--- EXTRACTED INFORMATION ---
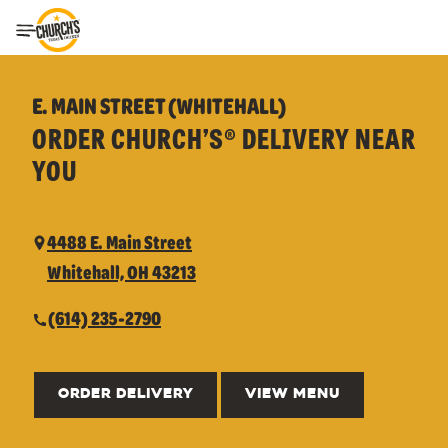
Toggle Header Menu
E. MAIN STREET (WHITEHALL)
ORDER CHURCH’S® DELIVERY NEAR
YOU
4488 E. Main Street
Whitehall, OH 43213
(614) 235-2790
ORDER DELIVERY
VIEW MENU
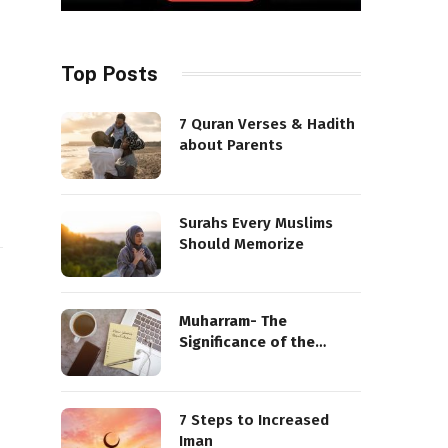
Top Posts
7 Quran Verses & Hadith
about Parents
Surahs Every Muslims
Should Memorize
Muharram- The
Significance of the
Sacred Month
7 Steps to Increased
Iman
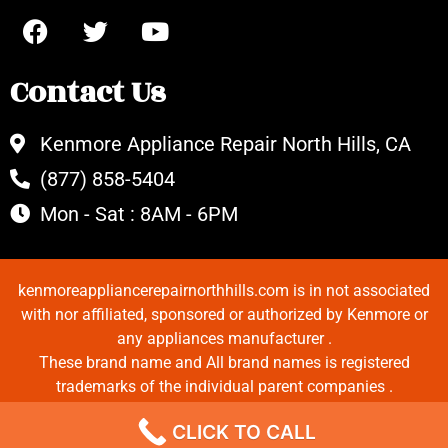
Contact Us
Kenmore Appliance Repair North Hills, CA
(877) 858-5404
Mon - Sat : 8AM - 6PM
kenmoreappliancerepairnorthhills.com is in not associated
with nor affiliated, sponsored or authorized by Kenmore or
any appliances manufacturer .
These brand name and All brand names is registered
trademarks of the individual parent companies .
Copyrights © 2022 All Rights Reserved.
CLICK TO CALL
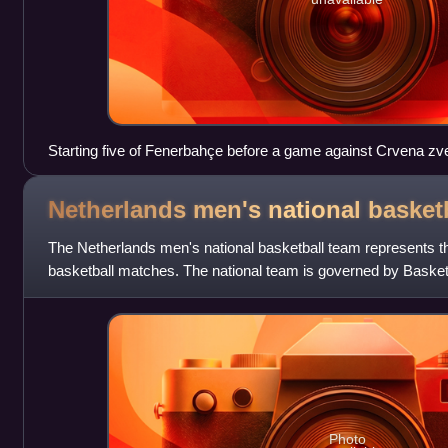
Starting five of Fenerbahçe before a game against Crvena 
Netherlands men's national basket
The Netherlands men's national basketball team represents th
basketball matches. The national team is governed by Basket
Photo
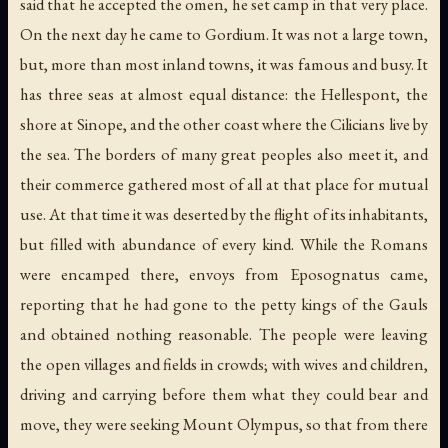
said that he accepted the omen, he set camp in that very place.
On the next day he came to Gordium. It was not a large town,
but, more than most inland towns, it was famous and busy. It
has three seas at almost equal distance: the Hellespont, the
shore at Sinope, and the other coast where the Cilicians live by
the sea. The borders of many great peoples also meet it, and
their commerce gathered most of all at that place for mutual
use. At that time it was deserted by the flight of its inhabitants,
but filled with abundance of every kind. While the Romans
were encamped there, envoys from Eposognatus came,
reporting that he had gone to the petty kings of the Gauls
and obtained nothing reasonable. The people were leaving
the open villages and fields in crowds; with wives and children,
driving and carrying before them what they could bear and
move, they were seeking Mount Olympus, so that from there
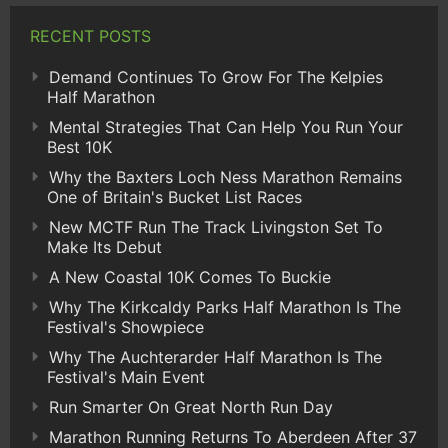
RECENT POSTS
Demand Continues To Grow For The Kelpies
Half Marathon
Mental Strategies That Can Help You Run Your
Best 10K
Why the Baxters Loch Ness Marathon Remains
One of Britain's Bucket List Races
New MCTF Run The Track Livingston Set To
Make Its Debut
A New Coastal 10K Comes To Buckie
Why The Kirkcaldy Parks Half Marathon Is The
Festival's Showpiece
Why The Auchterarder Half Marathon Is The
Festival's Main Event
Run Smarter On Great North Run Day
Marathon Running Returns To Aberdeen After 37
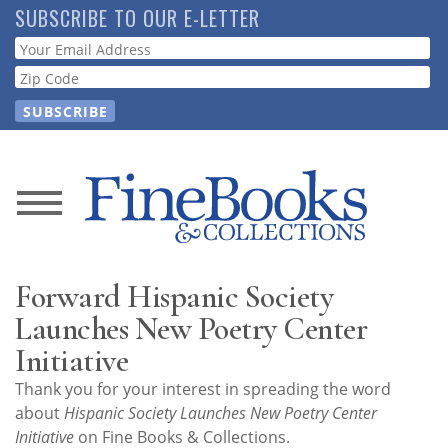
Skip
SUBSCRIBE TO OUR E-LETTER
to
Webform
main
content
News
Magazine
Forward Hispanic Society
Store
Launches New Poetry Center
Initiative
Resource
Thank you for your interest in spreading the word
Guide
about
Hispanic Society Launches New Poetry Center
Initiative
on Fine Books & Collections.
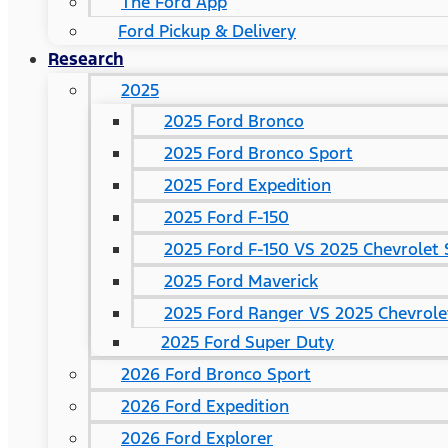
The Ford App
Ford Pickup & Delivery
Research
2025
2025 Ford Bronco
2025 Ford Bronco Sport
2025 Ford Expedition
2025 Ford F-150
2025 Ford F-150 VS 2025 Chevrolet 
2025 Ford Maverick
2025 Ford Ranger VS 2025 Chevrole
2025 Ford Super Duty
2026 Ford Bronco Sport
2026 Ford Expedition
2026 Ford Explorer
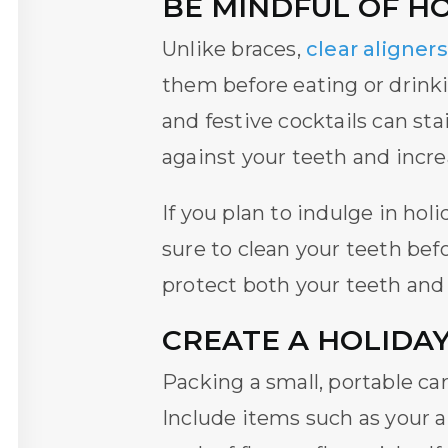
BE MINDFUL OF H
Unlike braces,
clear aligners
them before eating or drinki
and festive cocktails can st
against your teeth and increa
If you plan to indulge in hol
sure to clean your teeth bef
protect both your teeth and
CREATE A HOLIDAY
Packing a small, portable ca
Include items such as your a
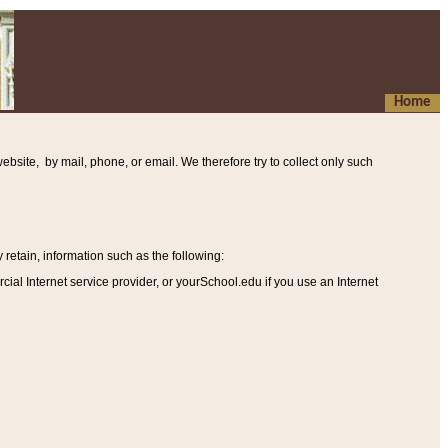
Home
ebsite, by mail, phone, or email. We therefore try to collect only such
etain, information such as the following
:
al Internet service provider, or yourSchool.edu if you use an Internet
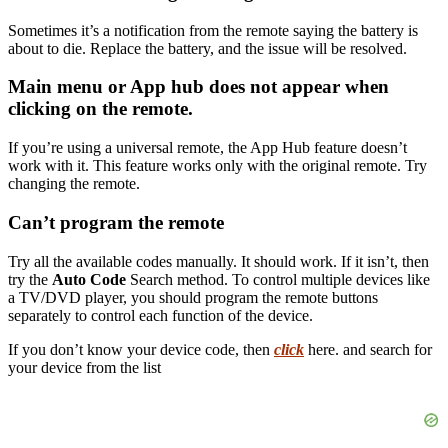
Sometimes it’s a notification from the remote saying the battery is
about to die. Replace the battery, and the issue will be resolved.
Main menu or App hub does not appear when
clicking on the remote.
If you’re using a universal remote, the App Hub feature doesn’t
work with it. This feature works only with the original remote. Try
changing the remote.
Can’t program the remote
Try all the available codes manually. It should work. If it isn’t, then
try the
Auto Code
Search method. To control multiple devices like
a TV/DVD player, you should program the remote buttons
separately to control each function of the device.
If you don’t know your device code, then
click
here. and search for
your device from the list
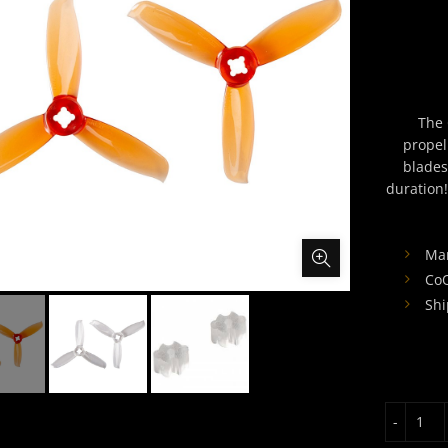
The 
propel
blades
duration!
Man
CoO
Shi
Gem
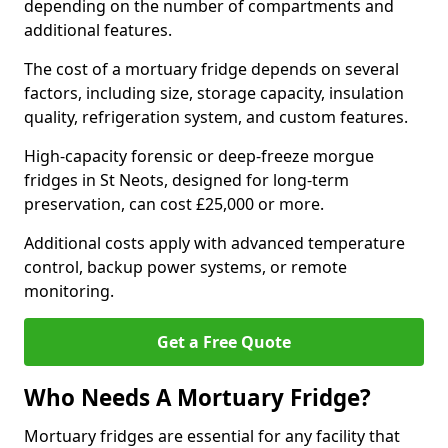
depending on the number of compartments and
additional features.
The cost of a mortuary fridge depends on several
factors, including size, storage capacity, insulation
quality, refrigeration system, and custom features.
High-capacity forensic or deep-freeze morgue
fridges in St Neots, designed for long-term
preservation, can cost £25,000 or more.
Additional costs apply with advanced temperature
control, backup power systems, or remote
monitoring.
Get a Free Quote
Who Needs A Mortuary Fridge?
Mortuary fridges are essential for any facility that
---
GOAL OF THE EXERCISE:
From the data above, return only the lines starting at the line that holds "said that he" and ending at the line that holds "2025 Ford Ranger VS 2025 Chevrole", word for word and without pictures.

YOUR RESPONSE:
said that he accepted the omen, he set camp in that very place.
On the next day he came to Gordium. It was not a large town,
but, more than most inland towns, it was famous and busy. It
has three seas at almost equal distance: the Hellespont, the
shore at Sinope, and the other coast where the Cilicians live by
the sea. The borders of many great peoples also meet it, and
their commerce gathered most of all at that place for mutual
use. At that time it was deserted by the flight of its inhabitants,
but filled with abundance of every kind. While the Romans
were encamped there, envoys from Eposognatus came,
reporting that he had gone to the petty kings of the Gauls
and obtained nothing reasonable. The people were leaving
the open villages and fields in crowds; with wives and children,
driving and carrying before them what they could bear and
move, they were seeking Mount Olympus, so that from there
RECENT POSTS
Demand Continues To Grow For The Kelpies
Half Marathon
Mental Strategies That Can Help You Run Your
Best 10K
Why the Baxters Loch Ness Marathon Remains
One of Britain's Bucket List Races
New MCTF Run The Track Livingston Set To
Make Its Debut
A New Coastal 10K Comes To Buckie
Why The Kirkcaldy Parks Half Marathon Is The
Festival's Showpiece
Why The Auchterarder Half Marathon Is The
Festival's Main Event
Run Smarter On Great North Run Day
Marathon Running Returns To Aberdeen After 37
Skip
SUBSCRIBE TO OUR E-LETTER
to
Webform
main
content
News
Magazine
Forward Hispanic Society
Store
Launches New Poetry Center
Initiative
Resource
Thank you for your interest in spreading the word
Guide
about
Hispanic Society Launches New Poetry Center
Initiative
on Fine Books & Collections.
The Ford App
Ford Pickup & Delivery
Research
2025
2025 Ford Bronco
2025 Ford Bronco Sport
2025 Ford Expedition
2025 Ford F-150
2025 Ford F-150 VS 2025 Chevrolet 
2025 Ford Maverick
2025 Ford Ranger VS 2025 Chevrole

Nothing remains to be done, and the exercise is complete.